4. Manajemen Krisis Ala Umar bin Khattab

Belajar dari sejarah, Khalifah Umar bin Khattab saat menghadapi krisis “Tahun Abu” (kekeringan dan kelaparan) menunjukkan standar manajemen bencana kelas dunia:

  • Empati Total: Umar menolak makan enak sampai rakyatnya kenyang.
  • Mobilisasi Tanpa Sekat: Umar memerintahkan gubernur wilayah lain yang makmur (Mesir dan Syam) untuk mengirim logistik besar-besaran ke Madinah. Tidak ada birokrasi berbelit atau alasan “otonomi daerah” yang menghambat bantuan.[12, 13]
  • Dana Cadangan (Baitul Mal): Penanganan bencana dibiayai penuh oleh kas negara (Baitul Mal) dari pos kepemilikan umum, tanpa berutang kepada lembaga ribawi asing yang justru menjerat kedaulatan negara.[14, 15]
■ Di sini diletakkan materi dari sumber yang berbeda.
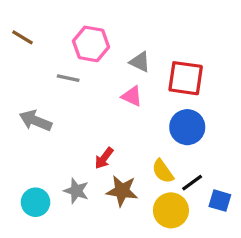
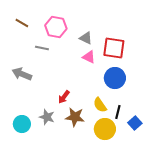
brown line: (22, 37) -> (22, 23), moved
pink triangle: (132, 96) -> (89, 57), moved
black line: (192, 183) -> (118, 112), turned -40
blue square: (220, 201) -> (135, 123), turned 32

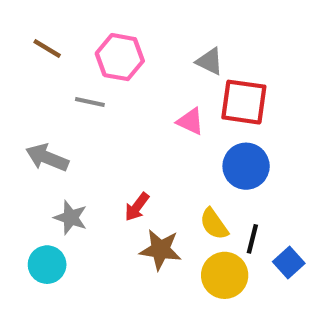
gray triangle: (86, 38) -> (210, 61), moved
gray star: (47, 117) -> (71, 218), moved

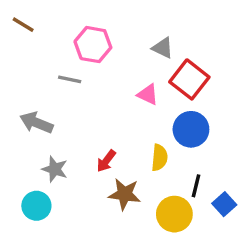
brown line: (47, 49) -> (23, 25), moved
red square: (244, 102) -> (189, 79), turned 30
yellow semicircle: (214, 224) -> (159, 158), moved, turned -140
Kesimpulan: Saatnya Kembali ke Aturan Langit

Bencana di Sumatera adalah peringatan keras bahwa aturan buatan manusia yang sekuler telah gagal menjaga keseimbangan alam. Solusi tambal sulam seperti pembuatan tanggul atau seremonial penanaman pohon tidak akan pernah cukup selama akar masalahnya—liberalisasi alam—tidak dicabut.

Penerapan syariat Islam secara kaffah, yang menempatkan hutan sebagai milik umum dan negara sebagai pelindung rakyat, adalah satu-satunya jalan logis dan fundamental untuk menyelamatkan Sumatera dari kehancuran ekologis total.

“Telah tampak kerusakan di darat dan di laut disebabkan karena perbuatan tangan manusia, supaya Allah merasakan kepada mereka sebahagian dari (akibat) perbuatan mereka, agar mereka kembali (ke jalan yang benar).” (QS. Ar-Rum: 41)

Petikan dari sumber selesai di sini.